Getrennt, aber zusammen? Die Debatte, die kein Ende findet
Andrea Legarreta und Erik Rubin erfüllen auf ihre Art das Versprechen, ihre Ehe „aus Liebe“ zu beenden. Dieses Ostern machten sie mit ihren Töchtern Mía und Nina eine Familienreise in die USA.
Fotos aus Disney World und einem griechischen Restaurant in Florida überschwemmten ihre Netzwerke. In einem schrieb Rubin: „Glücklich sein in der mutigen Welt“. Eine Botschaft, die seine Philosophie nach der Trennung zusammenzufassen scheint.
Aber nicht jeder kaufte die Rede. Während Freunde wie Grettel Valdéz oder Yahir positive Kommentare hinterließen, explodierte ein Teil der Öffentlichkeit. Der Hauptkritikpunkt: Wenn alle einen neuen Partner haben, welchen Sinn hat es dann, weiterhin gemeinsam zu verreisen?
„Das ist keine Reife, es ist Verbundenheit und unsere beiden derzeitigen Partner verdienen Respekt“, heißt es in einem Kommentar.
„Warum haben sie sich dann getrennt? Sie verbringen jetzt mehr Zeit miteinander als zuvor“, kritisiert ein anderer Nutzer.
Die Kontroverse eskalierte mit Vorwürfen der Toxizität und mangelnder Würde. Manche nannten es direkt einen „Clown“. Das zentrale Argument ist klar: Für einen Teil des Publikums verwirrt diese Dynamik mehr als sie heilt.
Seit ihrer Trennung im Februar 2023 bestehen beide darauf, dass die Familie nicht dort endet, wo die Ehe endet. Legarreta erklärte gegenüber der Presse sogar, dass sie ihre jeweiligen Partner zu der Reise eingeladen hätten, diese aber aufgrund von Verpflichtungen nicht teilnehmen könnten.

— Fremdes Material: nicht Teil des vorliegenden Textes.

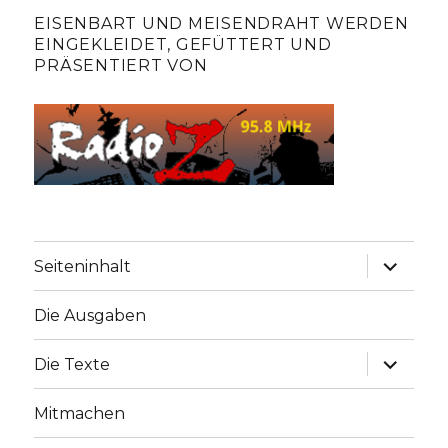
EISENBART UND MEISENDRAHT WERDEN
EINGEKLEIDET, GEFÜTTERT UND
PRÄSENTIERT VON
Unterme
Seiteninhalt
anzeige
Die Ausgaben
Unterme
Die Texte
anzeige
Mitmachen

Diese Erklärung beruhigte die digitalen Gewässer jedoch nicht. Das Bild der „glücklichen Familie“ nach der Scheidung, das von manchen als modernes Vorbild gefeiert wird, wird von anderen als unnötiges Spektakel in Frage gestellt.
Am Ende ließ die Reise eine Frage in der Luft schweben: Wo liegt die Grenze zwischen einer gesunden gemeinsamen Elternschaft und einer Bindung, die nicht gelöst werden kann? Die sozialen Medien gaben ihr Urteil ab … und es war geteilter Meinung.